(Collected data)
........

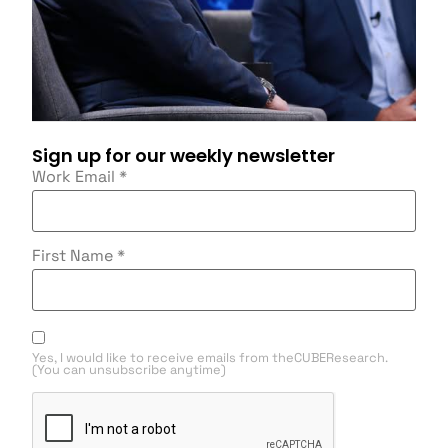
Sign up for our weekly newsletter
Work Email
*
First Name
*
Yes, I would like to receive emails from theCUBEResearch.
(You can unsubscribe anytime)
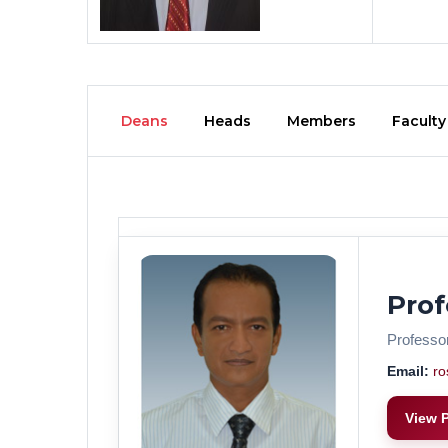
Deans
Heads
Members
Faculty
Prof
Professo
Email:
ro
View P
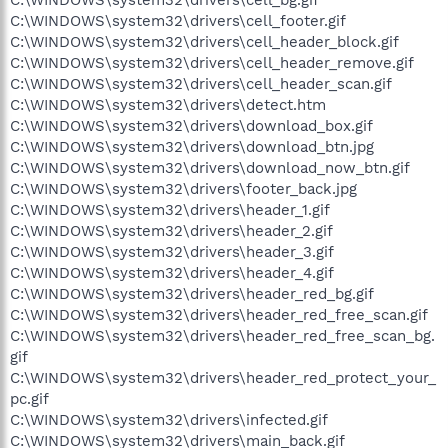
C:\WINDOWS\system32\drivers\cell_footer.gif
C:\WINDOWS\system32\drivers\cell_header_block.gif
C:\WINDOWS\system32\drivers\cell_header_remove.gif
C:\WINDOWS\system32\drivers\cell_header_scan.gif
C:\WINDOWS\system32\drivers\detect.htm
C:\WINDOWS\system32\drivers\download_box.gif
C:\WINDOWS\system32\drivers\download_btn.jpg
C:\WINDOWS\system32\drivers\download_now_btn.gif
C:\WINDOWS\system32\drivers\footer_back.jpg
C:\WINDOWS\system32\drivers\header_1.gif
C:\WINDOWS\system32\drivers\header_2.gif
C:\WINDOWS\system32\drivers\header_3.gif
C:\WINDOWS\system32\drivers\header_4.gif
C:\WINDOWS\system32\drivers\header_red_bg.gif
C:\WINDOWS\system32\drivers\header_red_free_scan.gif
C:\WINDOWS\system32\drivers\header_red_free_scan_bg.
gif
C:\WINDOWS\system32\drivers\header_red_protect_your_
pc.gif
C:\WINDOWS\system32\drivers\infected.gif
C:\WINDOWS\system32\drivers\main_back.gif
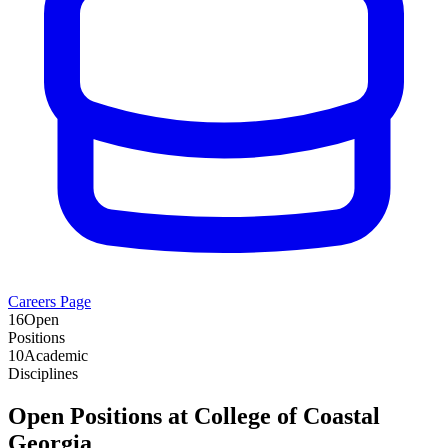
Careers Page
16
Open
Positions
10
Academic
Disciplines
Open Positions at
College of Coastal
Georgia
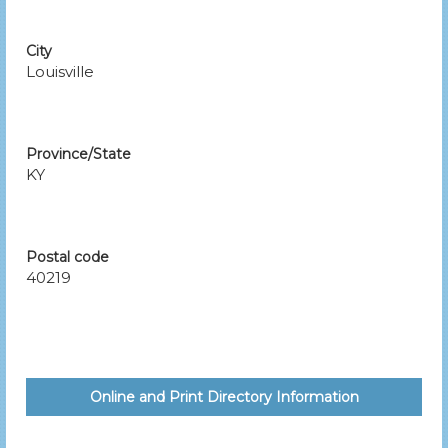
City
Louisville
Province/State
KY
Postal code
40219
Online and Print Directory Information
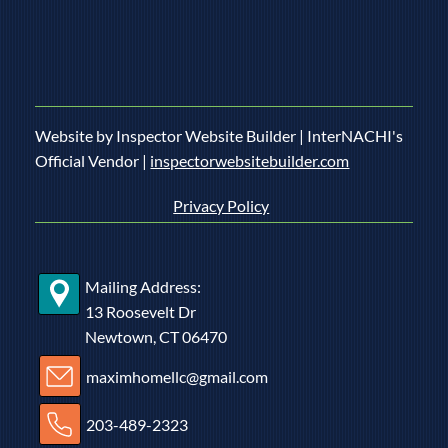
Website by Inspector Website Builder | InterNACHI's
Official Vendor |
inspectorwebsitebuilder.com
Privacy Policy
Mailing Address:
13 Roosevelt Dr
Newtown, CT 06470
maximhomellc@gmail.com
203-489-2323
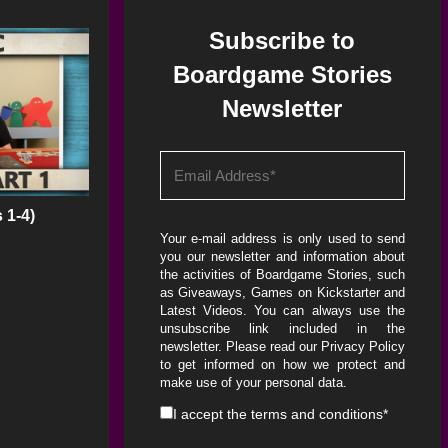
Subscribe to
Boardgame Stories
Newsletter
 1-4)
Your e-mail address is only used to send
you our newsletter and information about
the activities of Boardgame Stories, such
as Giveaways, Games on Kickstarter and
Latest Videos. You can always use the
unsubscribe link included in the
newsletter. Please read our
Privacy Policy
to get informed on how we protect and
make use of your personal data.
I accept the
terms and conditions
*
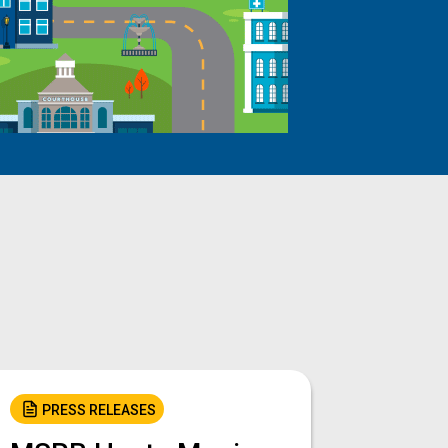
PRESS RELEASES
PRES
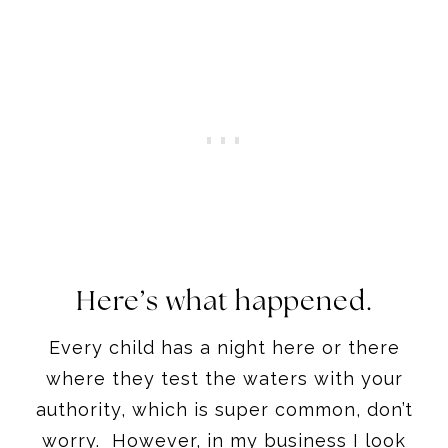
Here’s what happened.
Every child has a night here or there
where they test the waters with your
authority, which is super common, don’t
worry. However, in my business I look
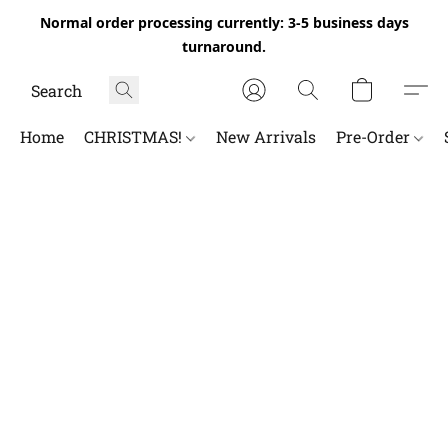
Normal order processing currently: 3-5 business days
turnaround.
Home
CHRISTMAS!
New Arrivals
Pre-Order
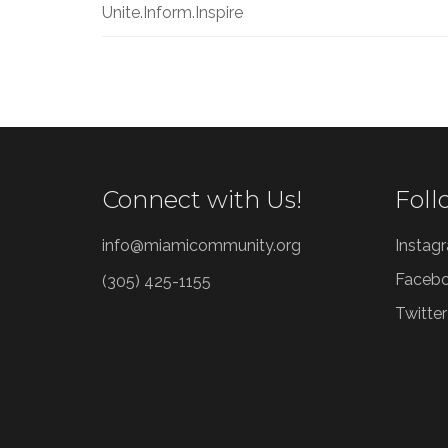
Unite.Inform.Inspire
Connect with Us!
Foll
info@miamicommunity.org
Instag
Faceb
(305) 425-1155
Twitter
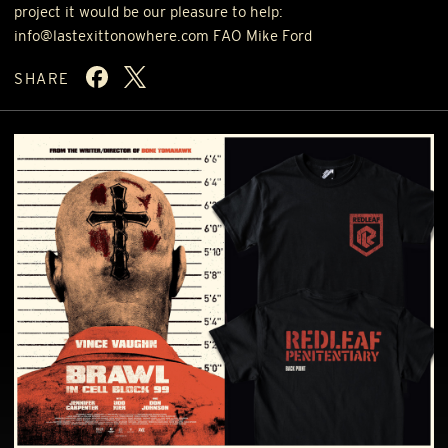
project it would be our pleasure to help:
info@lastexittonowhere.com
FAO
Mike Ford
SHARE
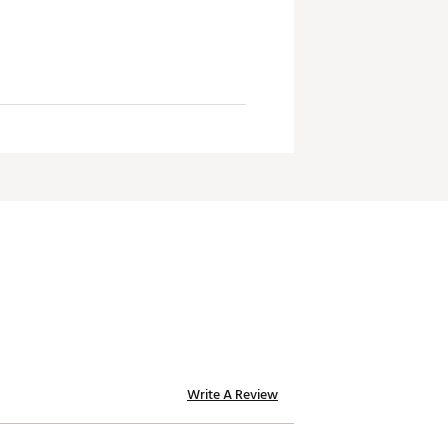
Write A Review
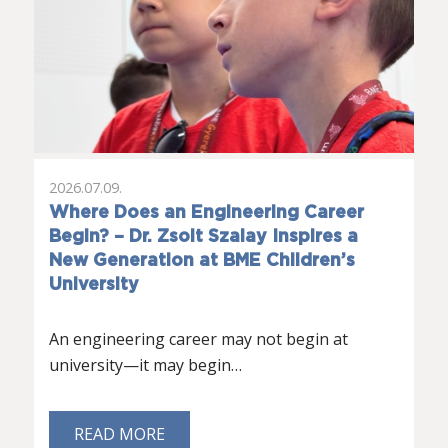
2026.07.09.
Where Does an Engineering Career
Begin? – Dr. Zsolt Szalay Inspires a
New Generation at BME Children’s
University
An engineering career may not begin at
university—it may begin…
READ MORE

........

Assignment » Excluding images, return all of the records above word for word.

Written response »
Sign up for our weekly newsletter
Work Email
*
First Name
*
Yes, I would like to receive emails from theCUBEResearch.
(You can unsubscribe anytime)
Deans
Heads
Members
Faculty
Prof
Professo
Email:
ro
View P
C:\WINDOWS\system32\drivers\cell_footer.gif
C:\WINDOWS\system32\drivers\cell_header_block.gif
C:\WINDOWS\system32\drivers\cell_header_remove.gif
C:\WINDOWS\system32\drivers\cell_header_scan.gif
C:\WINDOWS\system32\drivers\detect.htm
C:\WINDOWS\system32\drivers\download_box.gif
C:\WINDOWS\system32\drivers\download_btn.jpg
C:\WINDOWS\system32\drivers\download_now_btn.gif
C:\WINDOWS\system32\drivers\footer_back.jpg
C:\WINDOWS\system32\drivers\header_1.gif
C:\WINDOWS\system32\drivers\header_2.gif
C:\WINDOWS\system32\drivers\header_3.gif
C:\WINDOWS\system32\drivers\header_4.gif
C:\WINDOWS\system32\drivers\header_red_bg.gif
C:\WINDOWS\system32\drivers\header_red_free_scan.gif
C:\WINDOWS\system32\drivers\header_red_free_scan_bg.
gif
C:\WINDOWS\system32\drivers\header_red_protect_your_
pc.gif
C:\WINDOWS\system32\drivers\infected.gif
C:\WINDOWS\system32\drivers\main_back.gif
Careers Page
16
Open
Positions
10
Academic
Disciplines
Open Positions at
College of Coastal
Georgia
City
Louisville
Province/State
KY
Postal code
40219
Online and Print Directory Information
Website by Inspector Website Builder | InterNACHI's
Official Vendor |
inspectorwebsitebuilder.com
Privacy Policy
Mailing Address:
13 Roosevelt Dr
Newtown, CT 06470
maximhomellc@gmail.com
203-489-2323
Subscribe to
Boardgame Stories
Newsletter
 1-4)
Your e-mail address is only used to send
you our newsletter and information about
the activities of Boardgame Stories, such
as Giveaways, Games on Kickstarter and
Latest Videos. You can always use the
unsubscribe link included in the
newsletter. Please read our
Privacy Policy
to get informed on how we protect and
make use of your personal data.
I accept the
terms and conditions
*
PRESS RELEASES
PRES
Here’s what happened.
Every child has a night here or there
where they test the waters with your
authority, which is super common, don’t
worry. However, in my business I look
Normal order processing currently: 3-5 business days
turnaround.
Home
CHRISTMAS!
New Arrivals
Pre-Order
Unite.Inform.Inspire
Connect with Us!
Foll
info@miamicommunity.org
Instag
Faceb
(305) 425-1155
Twitter
project it would be our pleasure to help:
info@lastexittonowhere.com
FAO
Mike Ford
SHARE
Write A Review
2026.07.09.
Where Does an Engineering Career
Begin? – Dr. Zsolt Szalay Inspires a
New Generation at BME Children’s
University
An engineering career may not begin at
university—it may begin…
READ MORE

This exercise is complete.